The catalytic activity of metals (Cu, Mn, Fe, V, Mo, Co, Ni, Zn)/γ-Al 2O 3 was investigated to bring about the complete oxidation of benzene, toluene and xylene (BTX). Among them, Cu/γ-Al 2O 3 was found to be the most promising catalyst based on activity. X-ray diffraction (XRD), Brunauer Emmett Teller method (BET), electron probe X-ray micro analysis (EPMA) and temperature programmed reduction (TPR) by H 2 were used to characterize a series of supported copper catalysts. Increasing the calcination temperature resulted in decreasing the specific surface areas of catalysts and, subsequently, the catalytic activity.
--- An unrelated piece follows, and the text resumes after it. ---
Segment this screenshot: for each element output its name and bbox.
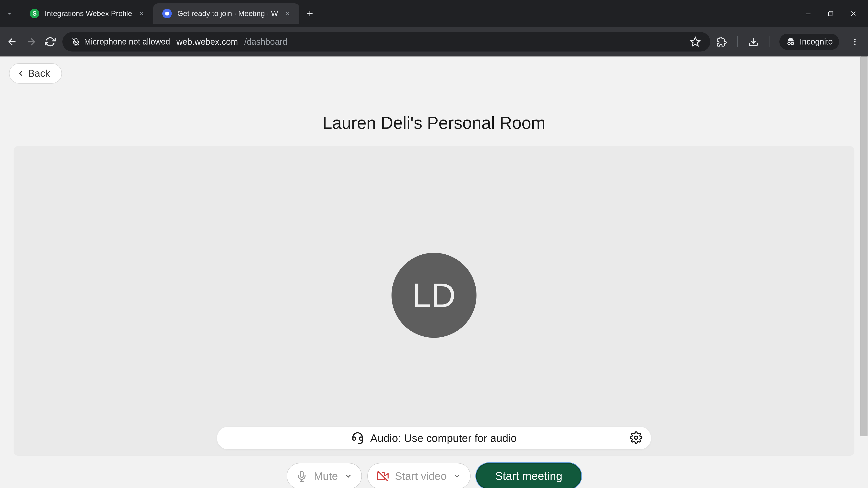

Copper loadings on γ-Al 2O 3 had a great effect on catalytic activity, and 5 wt.% Cu/γ-Al 2O 3 catalyst was observed to be the most active, which might be contributed to the well-dispersed copper surface phase. Using TiO 2 (anatase), TiO 2 (rutile), SiO 2 (I) and SiO 2 (II) as support instead of γ-Al 2O 3, the activity sequence of 5 wt.% Cu with respect to the support was γ-Al 2O 3>TiO 2 (rutile)>TiO 2 (anatase)>SiO 2 (I)>SiO 2 (II), and this appeared to be correlated with the distribution of copper on support rather than with the specific surface area of the catalyst. The smaller particle size of copper, due to its high dispersion on support, had a positive effect on catalytic activity. The activity of 5 wt.% Cu/γ-Al 2O 3 with respect to the VOC molecule was observed to follow this sequence: toluene>xylene>benzene. Increasing the reactant concentration exerted an inhibiting effect on the catalytic activity.